Mistral AI has released Codestral Mamba, a 7.3B-parameter code-focused language model built on the Mamba state-space architecture rather than the Transformer architecture. The model offers linear-time inference and theoretically infinite sequence length, tested up to 256k tokens in-context retrieval. Developed with Mamba co-creators Albert Gu and Tri Dao, it is released under Apache 2.0 and available via HuggingFace, mistral-inference SDK, TensorRT-LLM, and Mistral's la Plateforme API. Mistral positions it as a local code assistant that performs on par with state-of-the-art transformer-based code models.
Mistral AI has released Mixtral 8x22B, a sparse Mixture-of-Experts model with 141B total parameters but only 39B active parameters, under the permissive Apache 2.0 license.
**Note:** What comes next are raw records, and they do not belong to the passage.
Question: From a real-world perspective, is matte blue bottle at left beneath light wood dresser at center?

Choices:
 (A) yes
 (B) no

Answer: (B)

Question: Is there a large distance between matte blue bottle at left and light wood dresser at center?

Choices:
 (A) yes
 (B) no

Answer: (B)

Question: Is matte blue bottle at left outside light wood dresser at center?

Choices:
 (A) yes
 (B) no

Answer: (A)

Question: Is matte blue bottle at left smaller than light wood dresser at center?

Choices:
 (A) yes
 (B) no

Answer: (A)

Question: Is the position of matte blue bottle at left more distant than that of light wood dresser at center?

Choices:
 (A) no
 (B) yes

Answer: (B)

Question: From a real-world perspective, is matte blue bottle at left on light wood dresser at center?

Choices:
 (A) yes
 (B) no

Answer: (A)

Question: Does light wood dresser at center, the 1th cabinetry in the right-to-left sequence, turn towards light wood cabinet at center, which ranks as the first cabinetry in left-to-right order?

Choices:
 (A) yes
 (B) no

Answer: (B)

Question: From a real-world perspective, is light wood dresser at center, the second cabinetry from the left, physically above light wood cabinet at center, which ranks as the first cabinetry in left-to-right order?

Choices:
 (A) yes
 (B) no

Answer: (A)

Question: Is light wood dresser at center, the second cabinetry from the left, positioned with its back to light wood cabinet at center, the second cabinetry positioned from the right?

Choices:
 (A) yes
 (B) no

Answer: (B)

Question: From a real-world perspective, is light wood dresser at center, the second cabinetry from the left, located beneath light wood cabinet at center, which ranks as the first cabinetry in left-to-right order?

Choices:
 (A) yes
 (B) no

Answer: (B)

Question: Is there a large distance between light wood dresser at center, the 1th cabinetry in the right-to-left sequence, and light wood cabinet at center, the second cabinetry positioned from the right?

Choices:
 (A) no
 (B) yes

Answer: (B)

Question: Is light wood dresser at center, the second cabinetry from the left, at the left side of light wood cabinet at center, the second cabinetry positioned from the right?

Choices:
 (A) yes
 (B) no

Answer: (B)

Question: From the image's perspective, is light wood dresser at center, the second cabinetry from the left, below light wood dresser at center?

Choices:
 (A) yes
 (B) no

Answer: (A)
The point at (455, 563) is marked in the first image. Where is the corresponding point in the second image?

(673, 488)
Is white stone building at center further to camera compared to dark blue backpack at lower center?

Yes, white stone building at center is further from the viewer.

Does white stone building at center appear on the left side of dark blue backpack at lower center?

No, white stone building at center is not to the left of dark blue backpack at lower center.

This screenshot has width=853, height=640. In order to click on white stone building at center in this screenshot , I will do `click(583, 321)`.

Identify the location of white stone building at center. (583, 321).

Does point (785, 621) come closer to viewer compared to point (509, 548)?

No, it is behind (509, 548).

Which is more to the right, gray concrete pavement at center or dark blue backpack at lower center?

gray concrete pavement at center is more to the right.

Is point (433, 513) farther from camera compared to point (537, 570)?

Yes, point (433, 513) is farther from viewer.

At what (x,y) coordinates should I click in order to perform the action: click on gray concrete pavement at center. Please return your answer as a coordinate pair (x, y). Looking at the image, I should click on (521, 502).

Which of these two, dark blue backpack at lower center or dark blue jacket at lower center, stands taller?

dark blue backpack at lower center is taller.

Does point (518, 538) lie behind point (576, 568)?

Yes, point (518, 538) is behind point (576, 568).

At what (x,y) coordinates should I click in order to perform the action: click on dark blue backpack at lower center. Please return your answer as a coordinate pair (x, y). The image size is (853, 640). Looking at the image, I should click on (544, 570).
The model features a 64K token context window, native function calling, multilingual support across five European languages, and strong math and coding performance. Mistral claims it outperforms all other open-weight models on standard benchmarks while being faster than dense 70B models due to sparse activation. An instructed version achieves 90.8% on GSM8K maj@8.
A Hugging Face blog post covering Mixture of Experts (MoE) architectures as applied to transformer models. The post likely explains the technical foundations, training considerations, and practical deployment aspects of MoE models. Given the timing in early 2026, it likely contextualizes recent MoE-based frontier models and tooling support within the Hugging Face ecosystem.
Nvidia released Nemotron 3 Ultra, a 550B parameter (55B active) hybrid Mamba-transformer mixture-of-experts model with a 1M token context window, publishing weights, training data, and RL environments under an open license. The model ranks as the highest-scoring U.S. open-weights model on the Artificial Analysis Intelligence Index (47.7-48.2) and is approximately three times faster than comparable open-weights rivals, though it trails leading Chinese models like Kimi K2.6 and DeepSeek V4 Pro on intelligence benchmarks. Nvidia used a novel Multi-Teacher On-Policy Distillation approach with 10+ specialized teacher models and trained using NVFP4 quantization. The release is strategically motivated by Nvidia's interest in a healthy open-weights ecosystem that drives AI semiconductor adoption.
Technology Innovation Institute (TII) releases Falcon Mamba, a 7B parameter state space model (SSM) based on the Mamba architecture, announced as the first attention-free model at this scale to match or exceed transformer-based models on standard benchmarks. The model is hosted on Hugging Face and represents a significant milestone for SSM-based architectures competing with transformers. This release advances the case for pure SSM models as viable alternatives to attention-based LLMs at the 7B scale.